Thursday, February 04, 2010

Continuing Erosion of Personal Freedoms by Police Entities

A recent article entitled "Police want backdoor to Web users' private data" by Declan McCullagh reveals the potential for the continuing surreptitious erosion of personal individual rights by governmental entities which seem to believe they alone are capable of protecting us from ourselves.

Government has two primary constitutional responsibilities: (1) Protect the citizenry from foreign powers who would overthrow our form of government. (2) Maintain domestic judicial order so that the citizenry can develop their resources to their greatest capability without oppressive interference from the authorities who maintain such. That is all government is needed for.

We do NOT need government to make sure we have health insurance, or food, or clothing. Nor do we need government to protect us from ourselves by limiting those activities which some entity might consider dangerous.

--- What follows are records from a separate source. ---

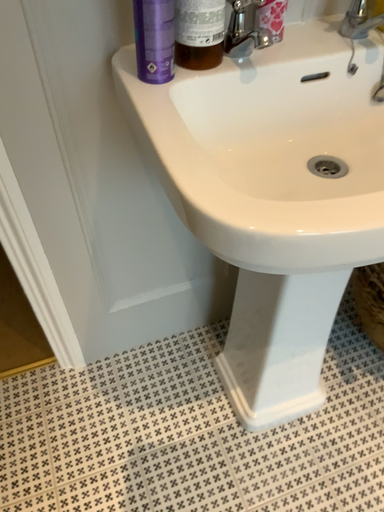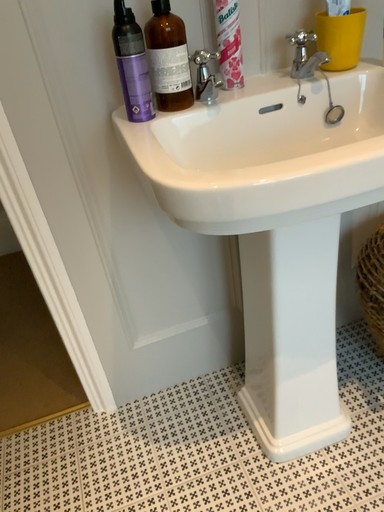 Question: Which way did the camera rotate in the video?

Choices:
 (A) rotated right
 (B) rotated left

Answer: (B) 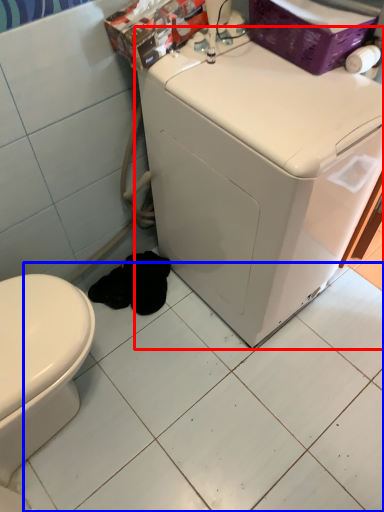 Question: Which object appears farthest to the camera in this image, washing machine (highlighted by a red box) or ceramic tile (highlighted by a blue box)?

Choices:
 (A) washing machine
 (B) ceramic tile

Answer: (B)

Seat belt laws are an example of government's intrusion into the personal lifestyles of individuals. While seat belts are obviously beneficial, they are also detrimental in some instances and downright ridiculous in others. My grandchildren are certainly not nearly as comfortable on trips as my own children were who were provided a bed in the floor board and allowed to sleep in an unrestrained position during trips. Seat belts were already becoming accepted as a safety factor when government decided to require everyone everywhere to wear them. While the transition to seat belt use would have taken longer, I believe it would have occurred nonetheless.

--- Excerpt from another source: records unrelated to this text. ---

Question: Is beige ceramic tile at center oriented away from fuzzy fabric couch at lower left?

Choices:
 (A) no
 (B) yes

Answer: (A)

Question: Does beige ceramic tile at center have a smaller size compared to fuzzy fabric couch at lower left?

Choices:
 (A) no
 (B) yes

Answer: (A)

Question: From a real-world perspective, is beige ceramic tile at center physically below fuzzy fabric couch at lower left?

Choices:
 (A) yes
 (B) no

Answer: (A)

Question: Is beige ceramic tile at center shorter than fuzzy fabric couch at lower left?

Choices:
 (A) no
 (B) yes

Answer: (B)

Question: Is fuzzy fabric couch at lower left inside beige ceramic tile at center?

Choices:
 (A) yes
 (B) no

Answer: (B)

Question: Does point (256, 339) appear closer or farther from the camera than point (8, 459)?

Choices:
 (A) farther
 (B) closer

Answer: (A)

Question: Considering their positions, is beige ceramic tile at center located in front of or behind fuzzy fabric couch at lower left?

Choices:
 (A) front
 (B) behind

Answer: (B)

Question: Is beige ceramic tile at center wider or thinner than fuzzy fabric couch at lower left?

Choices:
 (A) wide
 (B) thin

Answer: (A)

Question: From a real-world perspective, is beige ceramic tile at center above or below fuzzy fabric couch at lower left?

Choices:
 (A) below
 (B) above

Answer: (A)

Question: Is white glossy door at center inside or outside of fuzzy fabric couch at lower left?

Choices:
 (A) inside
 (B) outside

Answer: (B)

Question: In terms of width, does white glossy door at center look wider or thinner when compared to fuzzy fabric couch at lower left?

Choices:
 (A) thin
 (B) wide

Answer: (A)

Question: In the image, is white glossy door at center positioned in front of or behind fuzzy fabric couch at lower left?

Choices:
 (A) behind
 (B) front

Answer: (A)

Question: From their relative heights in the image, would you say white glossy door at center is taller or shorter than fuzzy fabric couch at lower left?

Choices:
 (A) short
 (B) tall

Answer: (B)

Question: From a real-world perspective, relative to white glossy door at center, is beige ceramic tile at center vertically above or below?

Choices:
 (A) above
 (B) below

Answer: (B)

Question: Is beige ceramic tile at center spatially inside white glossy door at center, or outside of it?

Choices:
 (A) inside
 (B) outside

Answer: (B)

Bleeding heart elitists, the hoi oligoi, believing they know what is best for the hoi polloi, the great unwashed masses, seem obsessed with implementing more and more rules in the name of safety, security, and the general welfare. Such rules, once enacted, become simply another tool by which the commoners can be controlled. Control, it seems, is more important than any genuine benefit.

All of which leads us to the topic at hand. I am a strong proponent of the police in general. They have an often thankless profession, and must deal continually with the lowest class of society, the criminal. As the criminal cleverly devises ways to gain an advantage through deceit, theft, or subterfuge, the police must be prepared to react to each new invention of the criminal's diabolic mind. Yet, there must be limitations on their freedom to access the private information of the citizenry. Taking the time to obtain a paper warrant before accessing private information might indeed allow some criminals to escape. No system is failure proof. However, laid alongside the right of private law abiding citizens to protect their information, it is no contest. We must err on the side of freedom, or we will eventually err on the side of totalitarianism.

Only the most naive believe they can prevent private information being disseminated in this the information age. However, to authorize what amounts to warrantless intrusion into one's personal affairs is nothing less than an abdication of personal responsibility. Few who acquiesce to these procedures would allow the forcible search of their homes by police without a bonafide warrant, nothing less should be demanded of the electronic media.

You and I should contact our congressional delegations posthaste to inform them of our opposition to such procedures, lest they be inserted into innocuous appearing bills without raising a stir, or worse be enacted as administrative decisions by pompous bureaucratic aides.